Chapter 2 Data sources

The data set used for the project is Speed Dating Data.csv. The key used along with this dataset can be found here.

This data was published in the Quarterly Journal of Economics in May 2006, by three Columbia University professors: Sheena Iyengar, Emir Kamenica, and Itamar Simonson. The link to their paper can be found here.

2.1 The Experiment

This data was compiled by the professors as part of a speed dating experiment conducted in 21 waves and 13 days from 2002 to 2004.

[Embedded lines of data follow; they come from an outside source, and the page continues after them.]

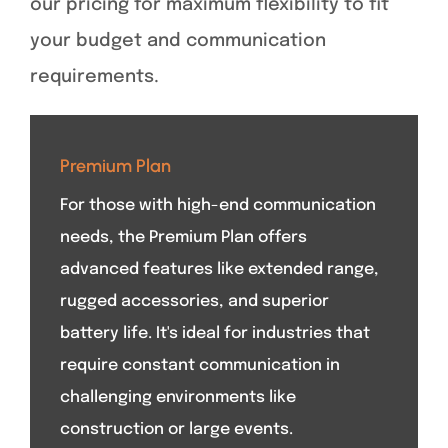
our pricing for maximum flexibility to fit
your budget and communication
requirements.
Premium Plan
For those with high-end communication
needs, the Premium Plan offers
advanced features like extended range,
rugged accessories, and superior
battery life. It's ideal for industries that
require constant communication in
challenging environments like
construction or large events.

The dates of the experiments are given below:

Wave 01: Oct 16, 2002

Wave 02: Oct 23, 2002

Wave 03: Nov 12, 2002

Wave 04: Nov 12, 2002

Wave 05: Nov 20, 2002

Wave 06: Mar 26, 2003

Wave 07: Mar 26, 2003

Wave 08: Apr 02, 2003

Wave 09: Apr 02, 2003

Wave 10: Sep 24, 2003

Wave 11: Sep 24, 2003

Wave 12: Oct 07, 2003

Wave 13: Oct 08, 2003

Wave 14: Oct 08, 2003

Wave 15: Feb 24, 2004

Wave 16: Feb 25, 2004

Wave 17: Feb 25, 2004

Wave 18: Apr 06, 2004

Wave 19: Apr 06, 2004

Wave 20: Apr 07, 2004

Wave 21: Apr 07, 2004

The experiment included every participant speed dating every participant from the opposite sex for four minutes, and after each 4 minute session, they were asked to fill a questionnaire of questions that asked them to rate their partner in terms of Attractiveness, Sincerity, Intelligence, Fun, Ambition, and Shared Interests.

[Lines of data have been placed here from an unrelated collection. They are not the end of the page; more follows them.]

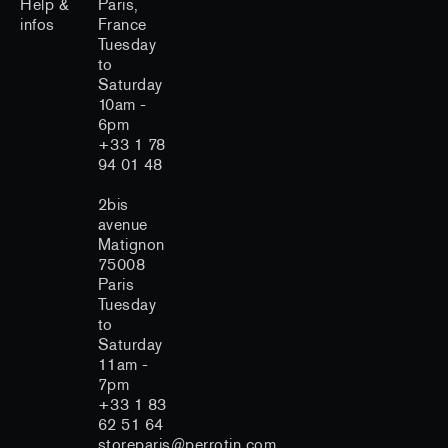
Help &
Paris,
infos
France
Tuesday
to
Saturday
10am -
6pm
+33 1 78
94 01 48
2bis
avenue
Matignon
75008
Paris
Tuesday
to
Saturday
11am -
7pm
+33 1 83
62 51 64
storeparis@perrotin.com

Moreover, they were asked if they would date them again. Demographic data of each participant was also collected for the purpose of the analysis.

2.2 Data Description

All the data collected was given in a single CSV file with 195 columns and 8373 observations. Most of the variables given are numbers, either of the type integer of numeric, since they are mostly about ratings. However, variables such as field, from location, career, etc. were character fields.

2.3 Issues with the data

We noticed that in different waves, the data

For example, the ratings asked in waves 6-9 were ratings on a scale from 1 to 10. For all other waves, they were asked for a 100 point allocation instead. Some questions required distribute the 100 points among the six attributes. This made the units different for different questions. Also, some questions were introduced after the 9th wave, and hence has all values missing for waves 1-9.

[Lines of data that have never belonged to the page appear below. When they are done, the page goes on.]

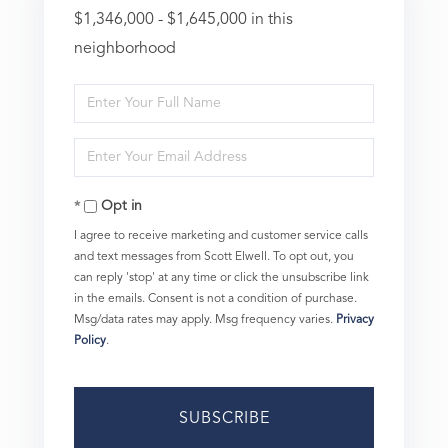
$1,346,000 - $1,645,000 in this
neighborhood
Enter
Full
Enter
Name
Your
Opt in
Email
I agree to receive marketing and customer service calls
and text messages from Scott Elwell. To opt out, you
can reply 'stop' at any time or click the unsubscribe link
in the emails. Consent is not a condition of purchase.
Msg/data rates may apply. Msg frequency varies.
Privacy
Policy
.
SUBSCRIBE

Moreover, some questions did not have the option of rating for Shared Interests, while some did. This brought a mismatch in the number of columns (answers) per question. Also, some questions relating to final decisions were sensitive and hence data on those questions were never published. Hence we had to make use of the data that was available.